In-house vs Outsourcing (when does outsourcing actually make sense?)
From what I’ve seen, outsourcing starts to make sense when:
- staff turnover is frequent,
- denials aren’t being worked consistently,
- collections are unpredictable month-to-month, or
- the owner/provider is spending too much time “babysitting billing.”

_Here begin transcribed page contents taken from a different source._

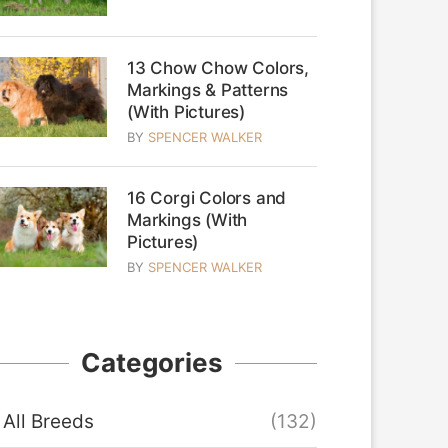
13 Chow Chow Colors,
Markings & Patterns
(With Pictures)
BY
SPENCER WALKER
16 Corgi Colors and
Markings (With
Pictures)
BY
SPENCER WALKER
Categories
All Breeds
(132)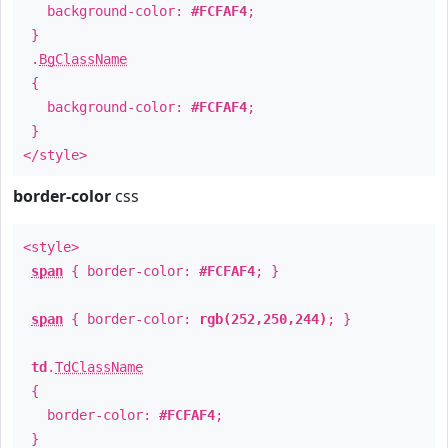
background-color:
#FCFAF4
;
}
.
BgClassName
{
background-color:
#FCFAF4
;
}
</style>
border-color
css
<style>
span
{ border-color:
#FCFAF4
; }
span
{ border-color:
rgb(252,250,244)
; }
td
.
TdClassName
{
border-color:
#FCFAF4
;
}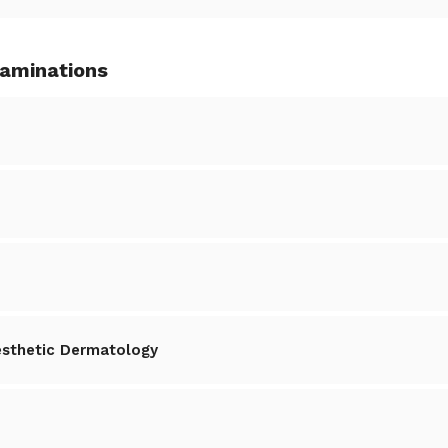
xaminations
esthetic Dermatology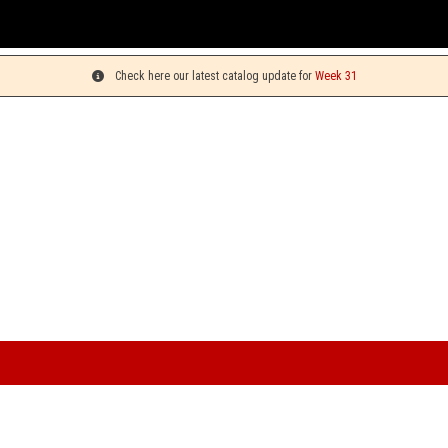
Check here our latest catalog update for
Week 31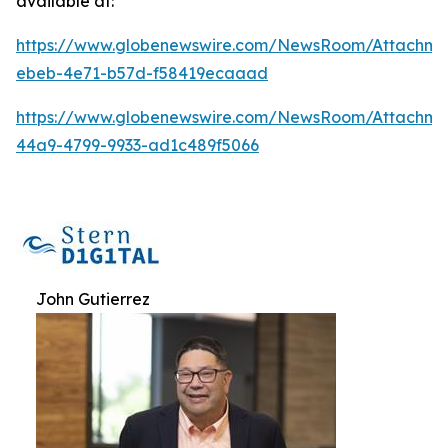
available at:
https://www.globenewswire.com/NewsRoom/Attachm
ebeb-4e71-b57d-f58419ecaaad
https://www.globenewswire.com/NewsRoom/Attachm
44a9-4799-9933-ad1c489f5066
John Gutierrez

If you’re exploring options, I found a helpful overview page here (not a recommendation—just a reference while comparing vendors):
Medical billing services for small practice
(Mods/admin: If this link isn’t allowed for new accounts, I can remove it—main goal is the checklist + discussion.)
Questions for the community- What were your top 2 denial reasons and how did you fix them?
- If you outsourced, what was the biggest improvement (and biggest downside)?
- What KPIs do you check weekly vs monthly?
- Any “must-ask” questions when interviewing a billing company?
Thanks in advance—hoping this helps someone else too, and I’d love to learn what’s working for you.